|FILE - In this Dec. 5, 2010 file photo, Thailand's King Bhumibol Adulyadej is assisted while leaving Siriraj Hospital as he makes his way to the Grand Palace to attend a ceremony celebrating his 83rd birthday in Bangkok. Thai authorities said Friday, May 27, 2011, they arrested an American citizen on charges he insulted the country's monarchy by posting a link on his blog four years ago to a banned book about the Southeast Asian nation's ailing king. (AP Photo/Apichart Weerawong, File)|
Thailand arrests American for alleged king insult
BANGKOK—Thai authorities said Friday they arrested an American citizen on charges he insulted the country's monarchy, in part by posting a link on his blog four years ago to a banned book about the Southeast Asian nation's ailing king.
The man is also suspected of translating, from English into Thai, portions of "The King Never Smiles" -- an unauthorized biography of King Bhumibol Adulyadej -- and posting them online along with articles he wrote that allegedly defame the royal family, said Tharit Pengdith, who heads the Department of Special Investigation, Thailand's equivalent of the FBI.
The American has denied the charges, according to the Thai-language prachatai.com news website, which tracks cases of lese majeste, as the crime of insulting the monarchy is known.
The 54-year-old Thai-born man lived in the U.S. state of Colorado for around 30 years before returning recently to Thailand for treatment for high blood pressure and gout, the website said. If the allegations are true, the infractions would have been committed while he lived in America -- where they are legal -- raising concern about the reach of Thai law and how it is applied to Thai nationals and foreign visitors.
Tharit said the man's Thai name was Lerpong Wichaikhammat. Walter M. Braunohler, the U.S. Embassy spokesman in Bangkok, identified the American as Joe Gordon and said a consular officer visited him on Friday morning. He declined comment further, saying only that officials were following the case "very closely."
"We're still looking into what the exact charges are," Braunohler told The Associated Press.
Thailand is a constitutional monarchy but has severe lese majeste laws that mandate a jail term of three to 15 years for any person who "defames, insults or threatens the king, the queen, the heir to the throne or the Regent."
Critics say the lese majeste laws -- used with alarming frequency over the last several years -- are often a weapon of political harassment and calls have grown recently to amend or abolish them.

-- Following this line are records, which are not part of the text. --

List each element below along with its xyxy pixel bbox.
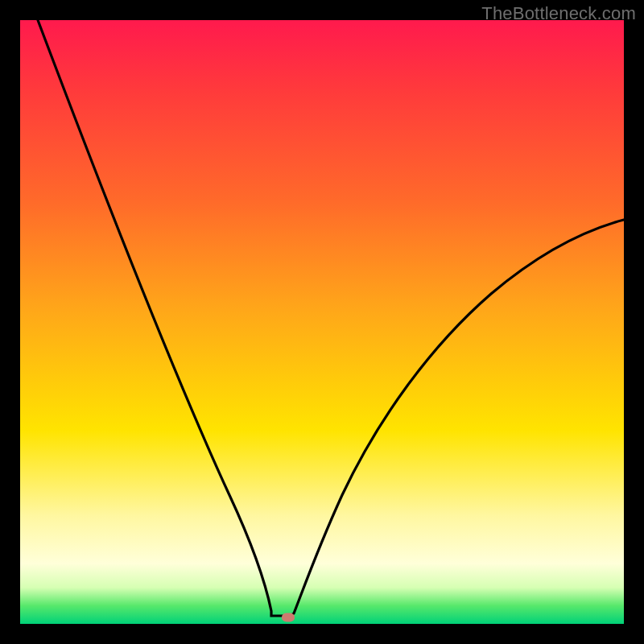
minimum-marker <box>282 613 295 622</box>
bottleneck-curve <box>20 20 624 624</box>
plot-area <box>20 20 624 624</box>
chart-frame: TheBottleneck.com <box>0 0 644 644</box>
curve-right-branch <box>290 220 624 616</box>
watermark-text: TheBottleneck.com <box>481 3 636 24</box>
curve-left-branch <box>38 20 290 616</box>
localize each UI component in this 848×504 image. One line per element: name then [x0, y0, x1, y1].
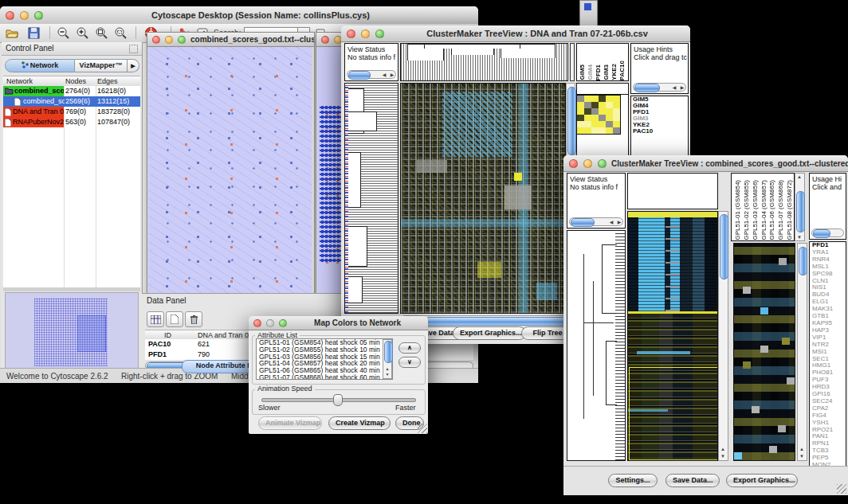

Thai-based media routinely self-censor coverage of the royal family, but the Internet has tested the taboo. Thai authorities have responded by trying to block thousands of websites considered subversive, arguing that defending the monarchy is a priority.

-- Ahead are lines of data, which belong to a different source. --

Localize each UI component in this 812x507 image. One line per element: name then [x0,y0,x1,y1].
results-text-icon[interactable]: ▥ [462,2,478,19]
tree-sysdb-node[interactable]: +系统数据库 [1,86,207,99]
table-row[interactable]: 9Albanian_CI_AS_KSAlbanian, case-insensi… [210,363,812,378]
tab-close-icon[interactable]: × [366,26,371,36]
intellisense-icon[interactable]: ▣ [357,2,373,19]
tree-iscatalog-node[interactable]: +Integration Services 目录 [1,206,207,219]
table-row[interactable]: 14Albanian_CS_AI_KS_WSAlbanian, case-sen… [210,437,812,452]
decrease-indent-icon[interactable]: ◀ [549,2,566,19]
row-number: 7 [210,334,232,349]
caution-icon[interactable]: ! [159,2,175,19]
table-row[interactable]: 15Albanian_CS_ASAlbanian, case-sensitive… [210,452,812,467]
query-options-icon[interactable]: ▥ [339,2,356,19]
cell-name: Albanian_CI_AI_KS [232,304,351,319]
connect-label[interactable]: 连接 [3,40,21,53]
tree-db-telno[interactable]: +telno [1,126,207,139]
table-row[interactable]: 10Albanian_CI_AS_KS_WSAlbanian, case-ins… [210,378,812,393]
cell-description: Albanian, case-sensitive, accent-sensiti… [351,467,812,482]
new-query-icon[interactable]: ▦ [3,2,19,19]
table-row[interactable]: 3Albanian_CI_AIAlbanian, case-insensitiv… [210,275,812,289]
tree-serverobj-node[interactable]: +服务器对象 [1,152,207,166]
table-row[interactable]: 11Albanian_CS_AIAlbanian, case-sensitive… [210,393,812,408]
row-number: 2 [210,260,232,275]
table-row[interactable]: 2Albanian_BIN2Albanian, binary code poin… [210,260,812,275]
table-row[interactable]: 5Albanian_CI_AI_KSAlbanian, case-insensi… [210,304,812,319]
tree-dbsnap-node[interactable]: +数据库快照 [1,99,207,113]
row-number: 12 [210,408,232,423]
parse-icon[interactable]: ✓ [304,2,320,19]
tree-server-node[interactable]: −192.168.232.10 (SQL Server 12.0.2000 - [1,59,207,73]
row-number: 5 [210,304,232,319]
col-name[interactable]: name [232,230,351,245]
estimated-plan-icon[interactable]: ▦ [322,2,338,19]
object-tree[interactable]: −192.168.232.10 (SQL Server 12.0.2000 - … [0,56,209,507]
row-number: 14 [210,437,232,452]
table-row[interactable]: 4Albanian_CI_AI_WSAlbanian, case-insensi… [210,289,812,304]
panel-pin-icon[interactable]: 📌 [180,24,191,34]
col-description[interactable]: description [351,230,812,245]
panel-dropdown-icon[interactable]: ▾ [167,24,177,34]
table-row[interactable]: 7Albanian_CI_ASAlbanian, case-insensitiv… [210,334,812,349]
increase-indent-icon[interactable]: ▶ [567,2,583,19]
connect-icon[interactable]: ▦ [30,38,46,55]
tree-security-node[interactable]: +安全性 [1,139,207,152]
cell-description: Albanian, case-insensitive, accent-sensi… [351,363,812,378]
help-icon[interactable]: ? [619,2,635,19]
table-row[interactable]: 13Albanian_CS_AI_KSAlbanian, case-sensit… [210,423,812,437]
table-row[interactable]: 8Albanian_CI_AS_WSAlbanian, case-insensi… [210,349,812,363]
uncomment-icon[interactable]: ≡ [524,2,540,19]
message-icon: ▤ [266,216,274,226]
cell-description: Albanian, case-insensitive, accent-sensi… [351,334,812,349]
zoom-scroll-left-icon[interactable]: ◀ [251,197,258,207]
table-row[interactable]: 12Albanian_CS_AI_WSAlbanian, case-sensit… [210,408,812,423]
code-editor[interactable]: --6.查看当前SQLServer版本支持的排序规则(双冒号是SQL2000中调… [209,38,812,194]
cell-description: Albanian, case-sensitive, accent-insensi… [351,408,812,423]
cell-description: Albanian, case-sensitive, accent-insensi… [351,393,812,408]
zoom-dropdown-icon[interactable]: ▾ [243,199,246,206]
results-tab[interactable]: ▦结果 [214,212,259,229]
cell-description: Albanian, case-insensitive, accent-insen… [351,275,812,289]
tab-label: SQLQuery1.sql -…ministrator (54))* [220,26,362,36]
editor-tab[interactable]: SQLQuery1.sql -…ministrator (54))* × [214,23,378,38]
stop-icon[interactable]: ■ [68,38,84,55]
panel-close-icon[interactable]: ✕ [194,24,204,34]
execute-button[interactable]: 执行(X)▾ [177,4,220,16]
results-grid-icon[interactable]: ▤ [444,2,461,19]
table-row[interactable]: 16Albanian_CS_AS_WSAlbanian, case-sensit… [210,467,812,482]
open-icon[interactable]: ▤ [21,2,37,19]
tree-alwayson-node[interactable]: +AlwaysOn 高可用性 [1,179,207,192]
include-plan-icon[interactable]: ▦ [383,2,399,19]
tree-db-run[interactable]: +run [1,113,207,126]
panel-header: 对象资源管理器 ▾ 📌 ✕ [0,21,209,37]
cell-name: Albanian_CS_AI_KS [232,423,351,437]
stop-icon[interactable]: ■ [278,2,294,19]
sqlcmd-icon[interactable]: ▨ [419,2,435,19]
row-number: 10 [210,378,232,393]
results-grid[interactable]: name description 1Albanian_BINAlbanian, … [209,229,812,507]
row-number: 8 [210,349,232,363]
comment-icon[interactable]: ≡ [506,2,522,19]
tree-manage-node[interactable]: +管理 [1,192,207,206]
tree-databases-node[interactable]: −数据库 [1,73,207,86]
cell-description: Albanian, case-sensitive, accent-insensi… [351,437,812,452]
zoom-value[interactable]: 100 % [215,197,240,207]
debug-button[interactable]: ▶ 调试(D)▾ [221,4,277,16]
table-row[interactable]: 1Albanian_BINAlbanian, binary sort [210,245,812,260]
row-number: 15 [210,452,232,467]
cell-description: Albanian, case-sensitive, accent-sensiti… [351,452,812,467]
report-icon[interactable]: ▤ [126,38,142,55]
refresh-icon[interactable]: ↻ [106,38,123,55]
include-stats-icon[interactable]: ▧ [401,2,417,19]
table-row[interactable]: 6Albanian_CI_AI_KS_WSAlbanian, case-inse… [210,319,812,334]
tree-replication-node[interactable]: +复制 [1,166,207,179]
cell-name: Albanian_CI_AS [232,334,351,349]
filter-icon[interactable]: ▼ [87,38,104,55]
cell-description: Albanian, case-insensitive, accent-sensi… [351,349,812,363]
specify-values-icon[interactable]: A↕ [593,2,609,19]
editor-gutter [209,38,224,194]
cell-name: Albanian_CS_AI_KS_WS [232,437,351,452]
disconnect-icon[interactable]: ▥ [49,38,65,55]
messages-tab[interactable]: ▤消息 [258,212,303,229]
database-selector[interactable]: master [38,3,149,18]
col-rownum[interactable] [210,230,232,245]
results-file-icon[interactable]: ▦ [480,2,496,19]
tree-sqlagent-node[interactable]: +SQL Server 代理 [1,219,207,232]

Tharit said the man was arrested Tuesday and is facing charges that include inciting public unrest and violating Thailand's Computer Crimes Act. Gordon appeared before a Thai court Thursday, which denied him bail.
A DSI spokeswoman, speaking on customary condition of anonymity, said the American was arrested in the northeastern province of Nakhon Ratchasima and is being held in a Bangkok prison.
Praachatai.com said police arrested the man at his home and seized a computer and cell phone.
Sensitivity over criticism of the monarchy has increased in recent years as the poor health of the country's 83-year-old king has elevated concern about a smooth succession. At the same time, sharp partisan political battles in the wake of a 2006 military coup have unleashed unprecedented questioning of established institutions, including the palace.
Thailand's freedom of speech reputation has taken a battering in recent years, as successive governments have tried to suppress the opposition. Its standing in the Press Freedom Index issued by the Paris-based group Reporters Without Borders slid to 153 last year from 65 in 2002, when the ratings were initiated.
The number of lese majeste cases has grown dramatically in recent years. Between 1990 and 2005, an average of five per year made their way through the Thai court system. Since then, however, there have been at least 400 cases -- an estimated 1,500 percent increase, according to David Streckfuss, an American scholar who wrote a recent book studying the harsh laws called "Truth on Trial."
In March, a Thai court sentenced Thanthawut Taweewarodomkul -- the operator of an anti-government website -- to 13 years on charges of defaming the monarchy and three more years for violating the Computer Crime Act. The 38-year-old ran a website affiliated with the anti-government Red Shirt movement whose aggressive street protests last year deteriorated into violence and were quashed by the army.
The 2007 Computer Crime Act addresses hacking and other traditional online offenses, but also bars the circulation of material deemed detrimental to national security or that causes panic. It carries a penalty of up to five years' imprisonment and a fine of 100,000 baht ($3,285).